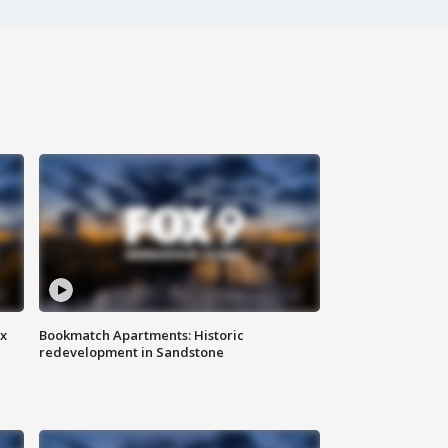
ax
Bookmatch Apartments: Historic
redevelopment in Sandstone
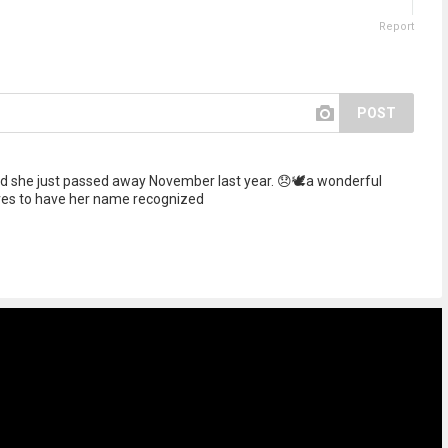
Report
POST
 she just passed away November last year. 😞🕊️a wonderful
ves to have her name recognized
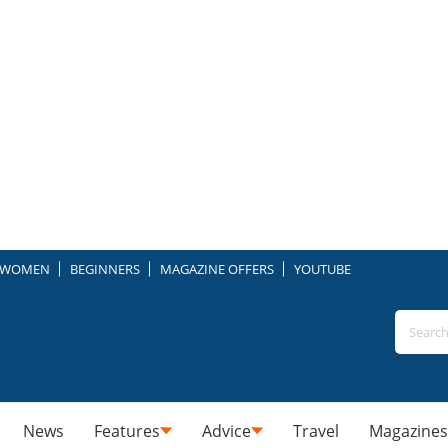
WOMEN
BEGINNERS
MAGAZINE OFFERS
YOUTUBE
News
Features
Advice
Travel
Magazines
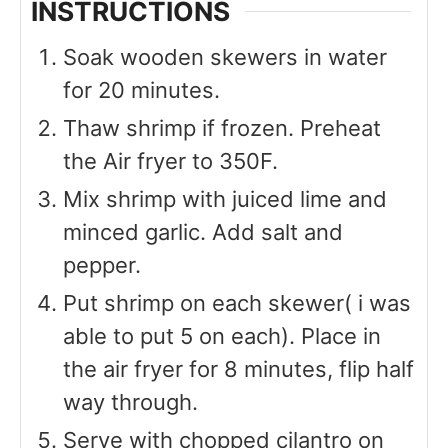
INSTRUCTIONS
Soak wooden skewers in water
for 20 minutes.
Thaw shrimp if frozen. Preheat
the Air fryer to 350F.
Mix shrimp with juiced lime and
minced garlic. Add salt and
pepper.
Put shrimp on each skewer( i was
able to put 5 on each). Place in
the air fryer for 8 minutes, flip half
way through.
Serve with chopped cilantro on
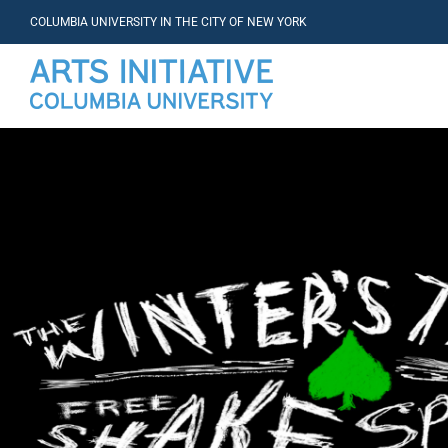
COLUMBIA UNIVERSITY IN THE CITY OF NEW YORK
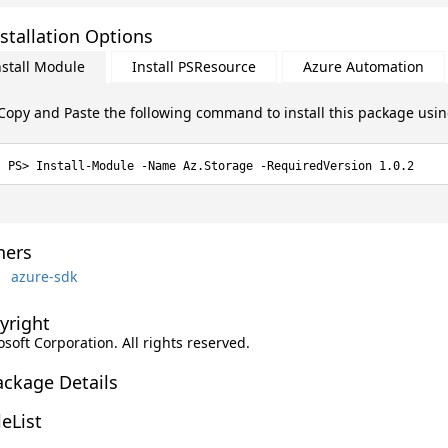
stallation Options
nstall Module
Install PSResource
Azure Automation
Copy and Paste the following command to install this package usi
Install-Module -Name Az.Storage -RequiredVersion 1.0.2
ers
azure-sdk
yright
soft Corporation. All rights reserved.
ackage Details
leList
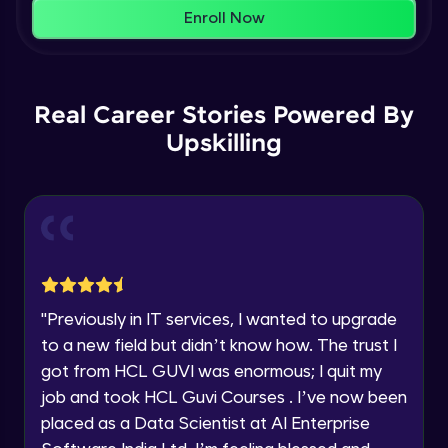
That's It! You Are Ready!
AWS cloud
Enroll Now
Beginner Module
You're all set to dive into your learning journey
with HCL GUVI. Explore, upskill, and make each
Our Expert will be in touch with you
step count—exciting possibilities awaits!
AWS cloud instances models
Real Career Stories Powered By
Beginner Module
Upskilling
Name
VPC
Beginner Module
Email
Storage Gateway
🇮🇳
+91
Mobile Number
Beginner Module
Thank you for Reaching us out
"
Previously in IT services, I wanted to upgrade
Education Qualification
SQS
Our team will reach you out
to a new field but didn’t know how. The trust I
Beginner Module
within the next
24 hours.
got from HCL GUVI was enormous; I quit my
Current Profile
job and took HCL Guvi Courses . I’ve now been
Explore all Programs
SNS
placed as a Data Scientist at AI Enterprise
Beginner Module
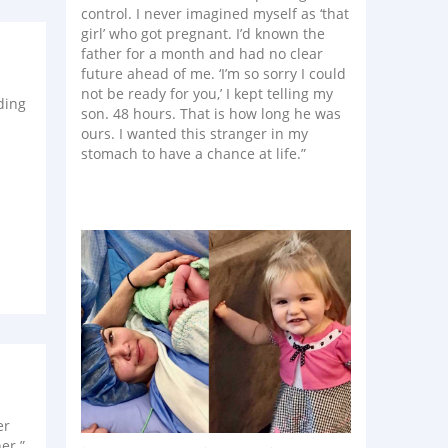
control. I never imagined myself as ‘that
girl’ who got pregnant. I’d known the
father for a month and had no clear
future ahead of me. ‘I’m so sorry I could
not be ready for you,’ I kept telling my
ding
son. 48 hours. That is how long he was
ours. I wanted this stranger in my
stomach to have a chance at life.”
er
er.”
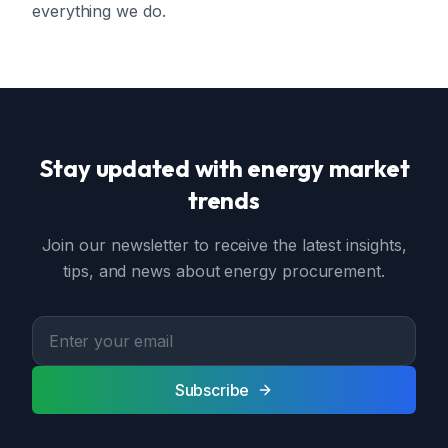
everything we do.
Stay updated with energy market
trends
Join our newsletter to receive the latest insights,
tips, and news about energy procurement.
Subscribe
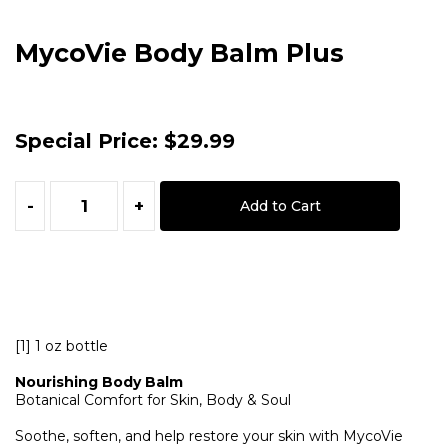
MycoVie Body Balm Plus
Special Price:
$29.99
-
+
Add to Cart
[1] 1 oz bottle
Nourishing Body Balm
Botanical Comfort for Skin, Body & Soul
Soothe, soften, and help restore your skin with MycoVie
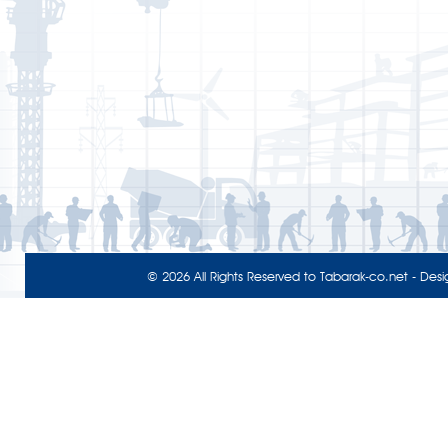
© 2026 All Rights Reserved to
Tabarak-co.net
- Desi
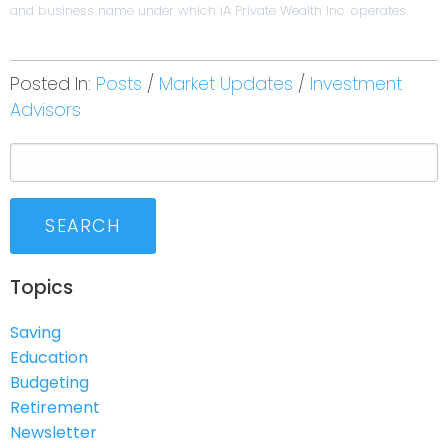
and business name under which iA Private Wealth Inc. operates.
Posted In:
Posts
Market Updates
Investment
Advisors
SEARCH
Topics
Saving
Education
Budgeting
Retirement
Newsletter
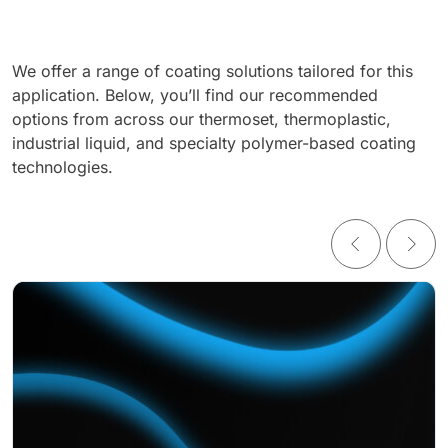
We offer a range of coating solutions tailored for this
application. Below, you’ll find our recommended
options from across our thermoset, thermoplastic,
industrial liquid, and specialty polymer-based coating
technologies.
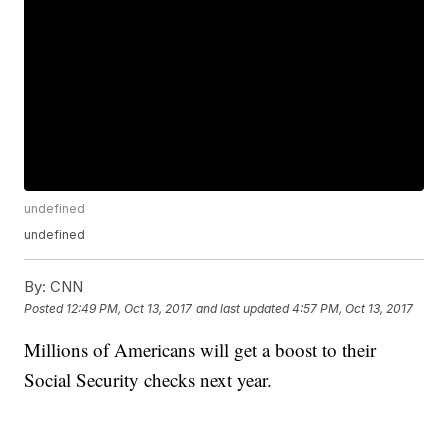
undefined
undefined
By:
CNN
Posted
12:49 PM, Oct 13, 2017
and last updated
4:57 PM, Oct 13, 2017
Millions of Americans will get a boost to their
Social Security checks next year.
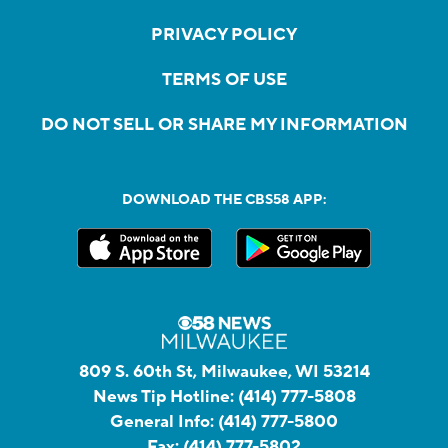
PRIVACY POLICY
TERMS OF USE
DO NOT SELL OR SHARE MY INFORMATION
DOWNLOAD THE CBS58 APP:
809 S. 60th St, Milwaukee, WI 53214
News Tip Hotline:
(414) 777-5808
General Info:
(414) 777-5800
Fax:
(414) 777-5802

◆ **WORK TASK**: Compute how many lines in the material contain the word "Storage". Only the result should be written.

◆ **ANSWER AREA**: 2